What is being asked: Pull each line containing "Pantene" out of the listing below.

Data provided:
==============================
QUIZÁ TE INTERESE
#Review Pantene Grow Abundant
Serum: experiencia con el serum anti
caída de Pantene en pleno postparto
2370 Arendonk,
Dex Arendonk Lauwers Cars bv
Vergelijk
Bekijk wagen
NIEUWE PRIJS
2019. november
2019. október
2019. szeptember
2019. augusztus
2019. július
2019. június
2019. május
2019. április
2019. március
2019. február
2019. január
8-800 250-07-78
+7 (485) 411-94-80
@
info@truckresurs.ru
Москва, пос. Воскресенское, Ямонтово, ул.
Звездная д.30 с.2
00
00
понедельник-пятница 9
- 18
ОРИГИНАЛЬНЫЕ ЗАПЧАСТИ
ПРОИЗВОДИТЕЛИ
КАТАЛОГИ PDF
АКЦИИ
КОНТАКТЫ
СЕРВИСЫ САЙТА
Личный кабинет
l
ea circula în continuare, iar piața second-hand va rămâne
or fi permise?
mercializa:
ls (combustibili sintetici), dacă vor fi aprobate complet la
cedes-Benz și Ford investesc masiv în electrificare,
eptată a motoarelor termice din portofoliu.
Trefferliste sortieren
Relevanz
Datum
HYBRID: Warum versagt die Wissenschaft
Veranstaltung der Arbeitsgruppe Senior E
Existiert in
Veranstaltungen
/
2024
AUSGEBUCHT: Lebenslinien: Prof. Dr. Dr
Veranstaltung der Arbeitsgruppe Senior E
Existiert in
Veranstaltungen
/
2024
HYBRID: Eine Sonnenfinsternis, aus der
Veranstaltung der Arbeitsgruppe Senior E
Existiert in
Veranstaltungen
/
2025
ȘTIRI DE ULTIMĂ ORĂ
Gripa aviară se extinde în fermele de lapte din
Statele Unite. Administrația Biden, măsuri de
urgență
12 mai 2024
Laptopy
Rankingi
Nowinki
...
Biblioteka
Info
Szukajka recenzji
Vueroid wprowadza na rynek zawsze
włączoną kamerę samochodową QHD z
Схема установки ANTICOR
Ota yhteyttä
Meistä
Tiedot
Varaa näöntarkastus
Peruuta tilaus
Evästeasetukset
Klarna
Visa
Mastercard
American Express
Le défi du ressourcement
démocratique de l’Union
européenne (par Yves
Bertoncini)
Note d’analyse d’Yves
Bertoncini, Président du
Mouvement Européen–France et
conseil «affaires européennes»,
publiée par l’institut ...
==============================
Solution to the problem:
#Review Pantene Grow Abundant
caída de Pantene en pleno postparto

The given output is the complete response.